City Council favors raising minimum wage for hotel workers



The vote tally -- three people dissenting. | LAANE Facebook

The vote tally — three people dissenting. | Los Angeles Alliance for a New Economy/ Facebook

South L.A. residents working in the hotel industry might see their hourly wages rise by just over a half beginning next summer.

The Los Angeles City Council took a vote on the issue Wednesday, with 12 out of 15 council members agreeing to raise the minimum wage to $15.37 per hour for workers employed in the city’s largest hotels. The minimum wage is currently $9 per hour.

Council members Bernard Parks, Mitchell Englander and Paul Krekorian dissented. Because the city council did not reach a unanimous decision, it will revisit the issue next week for a final vote. The city council must reach a unanimous decision during next week’s vote for the higher minimum wage to take effect.

In all, about 13,000 will feel the effects of the wage hike if the ordinance passes: hotels with 300 rooms or more would be required to pay their workers $15.37 an hour beginning July 1, and hotels with at least 150 rooms would need to start paying the higher wage beginning July 1, 2016.

Councilman Curren Price, whose District 9 in South L.A. has the city’s largest poverty rate, introduced the original motion to raise hotel workers’ wages to City Council.

Price said in a statement that today’s favorable vote will “directly impact the quality of so many hardworking men and women across our city, and especially those in communities like the one I represent.”

In 2013, according to the U.S. Bureau of Labor Statistics, the leisure and hospitality industry had the highest percentage of workers earning hourly wages at or below the federal minimum wage, $7.25. Of hospitality workers, such as those employed at hotels, 19 percent of them earn wages at or below the federal minimum wage. (People making less than minimum wage are expected to make up the balance in tips.)

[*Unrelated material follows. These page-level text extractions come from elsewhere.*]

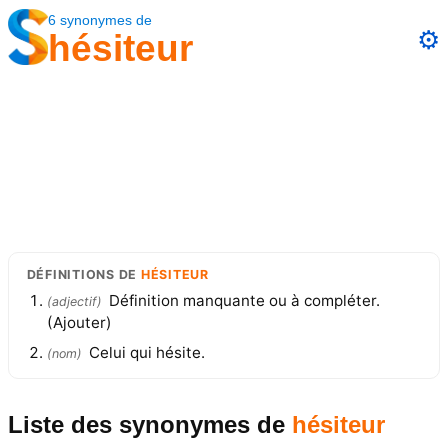
6
synonymes
de
⚙️
hésiteur
DÉFINITIONS
DE
HÉSITEUR
Définition manquante ou à compléter.
(
adjectif
)
(Ajouter)
Celui qui hésite.
(
nom
)
Liste des synonymes
de
hésiteur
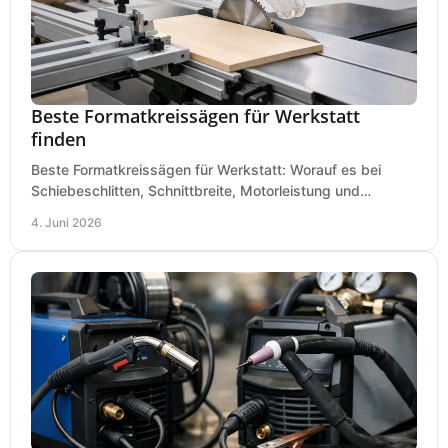
Beste Formatkreissägen für Werkstatt
finden
Beste Formatkreissägen für Werkstatt: Worauf es bei
Schiebeschlitten, Schnittbreite, Motorleistung und
Ausstattung im Kauf wirklich ankommt.
4. Juni 2026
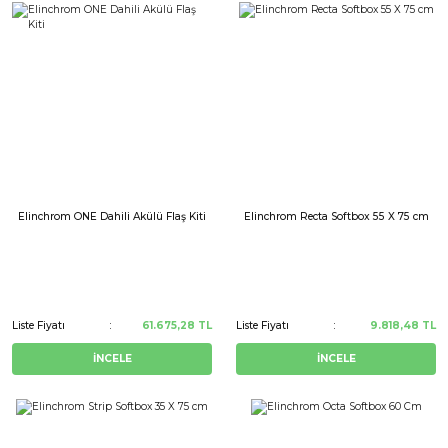
Elinchrom ONE Dahili Akülü Flaş Kiti
Elinchrom Recta Softbox 55 X 75 cm
Liste Fiyatı
61.675,28 TL
Liste Fiyatı
9.818,48 TL
İNCELE
İNCELE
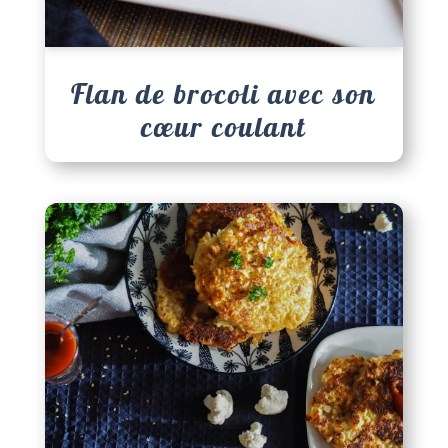
Flan de brocoli avec son
cœur coulant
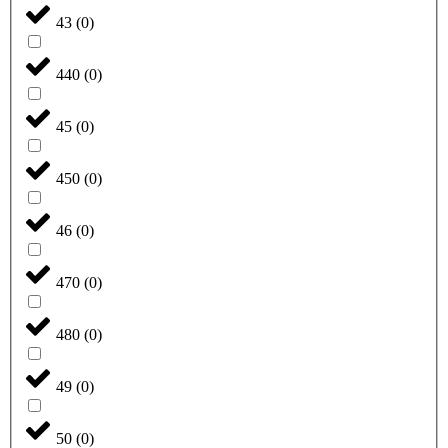
43
(
0
)
440
(
0
)
45
(
0
)
450
(
0
)
46
(
0
)
470
(
0
)
480
(
0
)
49
(
0
)
50
(
0
)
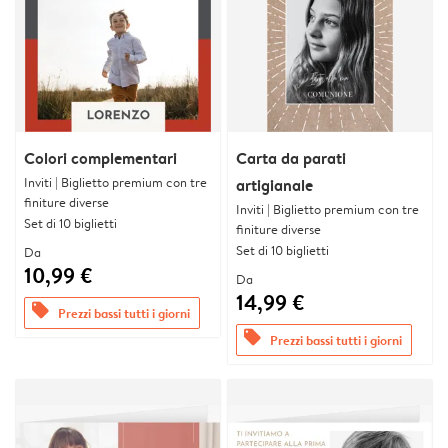
Colori complementari
Carta da parati
Inviti | Biglietto premium con tre
artigianale
finiture diverse
Inviti | Biglietto premium con tre
Set di 10 biglietti
finiture diverse
Set di 10 biglietti
Da
10,99 €
Da
14,99 €
offers
Prezzi bassi tutti i giorni
offers
Prezzi bassi tutti i giorni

Parks, whose district is also in South L.A., voted against the increase, saying he preferred a citywide or regional approach. The longtime District 8 councilman said he feared that L.A. hotels would be competing with nearby businesses that did not have to raise their employees’ pay.

Yet supporters of the $15.37 hourly wage said the anticipated benefits outweigh the possible drawbacks because they will aid residents who are struggling financially.

“It is important to not govern from a place of fear,” Price said. “The extra dollars we put into the local economy today will be spent on Main Street — not Wall Street.”